Many of you may know me as a violinist. Performing the violin is something that I have a passion for, but that has not always been the case. I tried many things when I was younger: ballet, piano, chess, and more. Obviously, most of those interests didn't exactly take off. Play a game of chess with me, and that will definitely show. At the time, I took violin lessons every week, and it was merely another one of my hobbies.
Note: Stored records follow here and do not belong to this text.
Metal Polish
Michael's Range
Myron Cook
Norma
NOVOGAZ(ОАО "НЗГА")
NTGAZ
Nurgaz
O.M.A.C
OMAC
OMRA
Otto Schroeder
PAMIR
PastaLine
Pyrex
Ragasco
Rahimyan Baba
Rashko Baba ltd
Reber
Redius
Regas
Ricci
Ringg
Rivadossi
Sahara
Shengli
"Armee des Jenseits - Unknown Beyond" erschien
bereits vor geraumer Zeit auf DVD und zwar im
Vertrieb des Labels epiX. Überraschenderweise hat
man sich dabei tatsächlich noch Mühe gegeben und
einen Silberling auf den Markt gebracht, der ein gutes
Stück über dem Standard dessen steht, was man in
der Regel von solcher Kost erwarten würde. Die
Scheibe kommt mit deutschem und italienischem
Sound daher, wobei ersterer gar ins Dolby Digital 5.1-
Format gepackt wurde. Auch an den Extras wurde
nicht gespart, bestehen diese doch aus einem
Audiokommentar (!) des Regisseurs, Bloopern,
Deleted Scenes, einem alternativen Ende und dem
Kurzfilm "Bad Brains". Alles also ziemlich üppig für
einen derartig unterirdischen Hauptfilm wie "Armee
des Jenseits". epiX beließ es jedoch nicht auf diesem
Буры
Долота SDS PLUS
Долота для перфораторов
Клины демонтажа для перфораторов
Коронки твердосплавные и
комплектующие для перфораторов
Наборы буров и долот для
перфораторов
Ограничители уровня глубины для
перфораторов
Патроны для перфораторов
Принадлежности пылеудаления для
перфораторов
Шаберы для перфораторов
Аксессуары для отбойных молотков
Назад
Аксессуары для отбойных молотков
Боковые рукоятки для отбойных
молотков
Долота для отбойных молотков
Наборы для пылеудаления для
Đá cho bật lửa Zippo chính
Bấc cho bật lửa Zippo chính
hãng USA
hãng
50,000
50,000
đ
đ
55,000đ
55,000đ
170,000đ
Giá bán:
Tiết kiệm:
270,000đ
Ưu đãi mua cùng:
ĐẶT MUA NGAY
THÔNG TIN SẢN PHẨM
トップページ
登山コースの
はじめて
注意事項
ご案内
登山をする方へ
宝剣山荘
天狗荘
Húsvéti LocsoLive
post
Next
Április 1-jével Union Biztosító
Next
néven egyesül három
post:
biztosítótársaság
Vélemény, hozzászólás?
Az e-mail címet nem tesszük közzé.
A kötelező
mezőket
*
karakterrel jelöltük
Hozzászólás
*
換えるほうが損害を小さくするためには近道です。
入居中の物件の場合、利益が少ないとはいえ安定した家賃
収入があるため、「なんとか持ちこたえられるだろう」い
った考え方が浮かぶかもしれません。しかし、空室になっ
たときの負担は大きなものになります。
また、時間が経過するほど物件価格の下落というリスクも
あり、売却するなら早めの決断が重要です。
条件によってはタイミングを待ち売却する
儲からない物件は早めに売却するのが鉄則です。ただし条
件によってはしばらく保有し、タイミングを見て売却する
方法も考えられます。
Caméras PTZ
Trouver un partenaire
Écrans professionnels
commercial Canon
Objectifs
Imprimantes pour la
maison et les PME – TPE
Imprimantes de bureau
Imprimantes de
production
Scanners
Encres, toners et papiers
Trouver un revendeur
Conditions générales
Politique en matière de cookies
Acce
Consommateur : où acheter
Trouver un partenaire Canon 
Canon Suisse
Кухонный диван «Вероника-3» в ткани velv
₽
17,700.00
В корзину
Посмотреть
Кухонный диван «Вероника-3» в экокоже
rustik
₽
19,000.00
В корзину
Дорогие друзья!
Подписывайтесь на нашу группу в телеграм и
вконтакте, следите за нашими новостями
I felt the same about practicing the violin as most people might feel about eating plain yogurt: it’s ok, but I wouldn’t do it for fun. 
 
That changed when I joined the orchestra in the 6th grade and began enjoying music not as a task but as an effort to invoke transformation in people. Now, I’m sure that most of you have seen the YouTube videos of little Asian prodigies playing the violin flawlessly. Let me make it very clear: That...was not me. But with time and practice, I saw progress, and it was exciting. As I chased progress, opportunities arose. Opportunities to learn from amazing mentors, meet many other musicians, and travel the world. While my pursuit involved many, many hours alone in a practice room and a couple of existential crises, it also brought me joy and many friends. My pursuit of progress caused a hobby to develop into a passion. 
 
Of course, my pursuit doesn’t end here, and neither does yours. Each of our dreams is different, so we must each define our own version of success and chase it. As most of us know very well, dreams can change. If I ever become a chess grandmaster, I'll get back to you. However, if you encourage your curiosities, seek new progress, and cultivate your passions, you might be surprised by how far your efforts will take you. 
 
I know that for some of you, the future can’t come soon enough. For others, it is terrifying. However, to quote the wise Robert Downey, Jr., “Sometimes you just gotta be drop-kicked out of the nest.” The unknown is intimidating, but I am confident that our class has the potential to transform our society and positively influence the lives of many people. With so many interests and talents, we have just as much to offer the world as the world has to offer us. Therefore, let us embrace our potential and face the future with passion.
 
I was advised to end my speech with a memorable quote, but as Bartleby, the Scrivener once said, “I would prefer not to.” Rather, I would like to congratulate you all on a journey well-traveled and warn you of a much, much longer one up ahead. ATEMS Class of 2019, we got this. Thanks for coming to my TED Talk, and God bless.